The U.S. National Gallery of Art acquired its first painting by a Native American artist.

Justin Kamp
Jul 7, 2020 4:44PM, via National Gallery of Art

Jaune Quick-to-See Smith, I See Red: Target (1992) by \. Image courtesy of the National Gallery of Art.

The National Gallery of Art in Washington, D.C. has acquired Jaune Quick-to-See Smith’s 11-foot tall mixed-media piece I See Red: Target (1992), making it the first painting by a Native American artist to enter the museum’s collection. The National Gallery of Art opened in 1941. The work was purchased with funds provided by major collectors Emily and Mitchell Rales.
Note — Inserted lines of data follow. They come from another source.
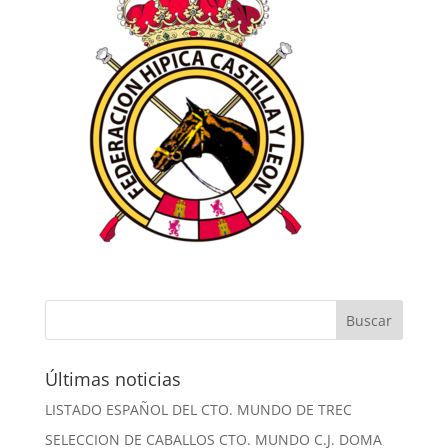
Últimas noticias
LISTADO ESPAÑOL DEL CTO. MUNDO DE TREC
SELECCION DE CABALLOS CTO. MUNDO C.J. DOMA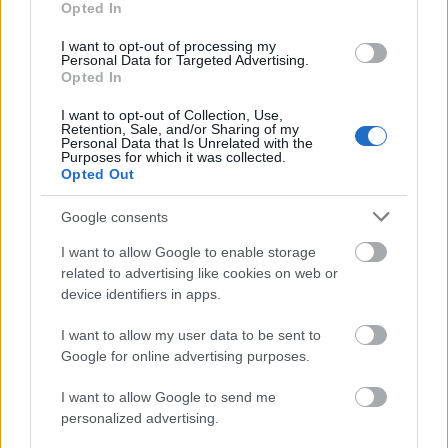
Város-Teampannon Kereskedelmi és Szolgáltató Kft.
parkfelújítás
Opted In
Újragondolják Lipótváros rejtett, zöld parkját
I want to opt-out of processing my
Personal Data for Targeted Advertising.
Indulhat a Honvéd tér megújításának tervezése, ahol a
Opted In
klímatudatos gondolkodás és a helyi identitás erősítése kerül a
középpontba.
I want to opt-out of Collection, Use,
Retention, Sale, and/or Sharing of my
Personal Data that Is Unrelated with the
Történelmi táj, amelynek minden köve
Purposes for which it was collected.
mesél – megújul a tatai Angolkert
Opted Out
Google consents
I want to allow Google to enable storage
M1 bővítés: már zajlik a teljesen új
related to advertising like cookies on web or
Bicske Kelet csomópont építése
device identifiers in apps.
I want to allow my user data to be sent to
Google for online advertising purposes.
Új gyalogosátkelők és jelzőlámpás
csomópont épül Angyalföldön
I want to allow Google to send me
personalized advertising.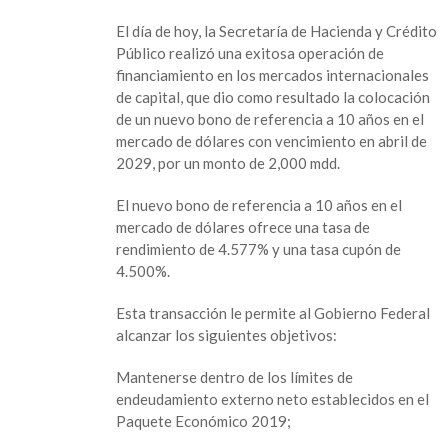
El día de hoy, la Secretaría de Hacienda y Crédito
Público realizó una exitosa operación de
financiamiento en los mercados internacionales
de capital, que dio como resultado la colocación
de un nuevo bono de referencia a 10 años en el
mercado de dólares con vencimiento en abril de
2029, por un monto de 2,000 mdd.
El nuevo bono de referencia a 10 años en el
mercado de dólares ofrece una tasa de
rendimiento de 4.577% y una tasa cupón de
4.500%.
Esta transacción le permite al Gobierno Federal
alcanzar los siguientes objetivos:
Mantenerse dentro de los límites de
endeudamiento externo neto establecidos en el
Paquete Económico 2019;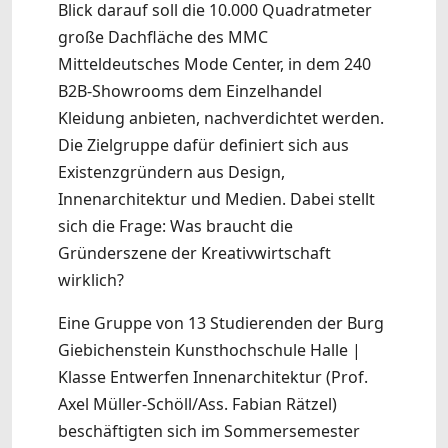
Blick darauf soll die 10.000 Quadratmeter
große Dachfläche des MMC
Mitteldeutsches Mode Center, in dem 240
B2B-Showrooms dem Einzelhandel
Kleidung anbieten, nachverdichtet werden.
Die Zielgruppe dafür definiert sich aus
Existenzgründern aus Design,
Innenarchitektur und Medien. Dabei stellt
sich die Frage: Was braucht die
Gründerszene der Kreativwirtschaft
wirklich?
Eine Gruppe von 13 Studierenden der Burg
Giebichenstein Kunsthochschule Halle |
Klasse Entwerfen Innenarchitektur (Prof.
Axel Müller-Schöll/Ass. Fabian Rätzel)
beschäftigten sich im Sommersemester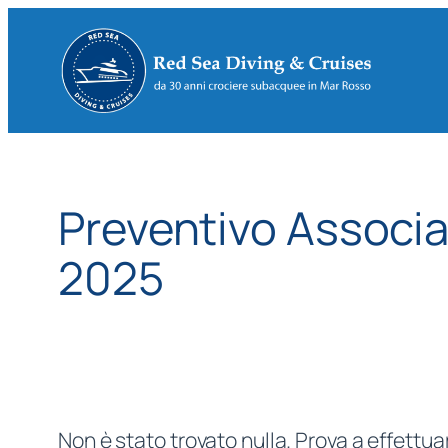
Vai
al
contenuto
Preventivo Associ
2025
Non è stato trovato nulla. Prova a effettua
Smith, an enrolled Salish member of the Confederated Salish and Kootenai Nation in Montana, created the monumental work as part of a series commenting on the 500th anniversary of Christopher Columbus’s arrival in the Americas. The piece combines sculptural assemblage, collaged newspaper clippings, historic photography and Smith’s painterly touches into a commentary on “Native Americans being used as commodities,” as Smith told the Star-Tribune.

The piece is on view in the museum’s East Building Pop art galleries, where it hangs in close proximity to other Pop works whose style the piece comments on, including Jasper Johns’s Target (1958) and Andy Warhol’s Let Us Now Praise Famous Men (Rauschenberg Family) (1962).

Shana Condill, the museum’s budget and administrative coordinator, said in an essay on the piece:

Native people are often left without a voice. Native people must decide to take up space—to use our voices in the most powerful way we can think of. And when we do, we represent more than 500 tribes. It’s a ridiculous responsibility. This painting is a loud and powerful voice at a national museum. When you walk in the gallery, you cannot ignore it.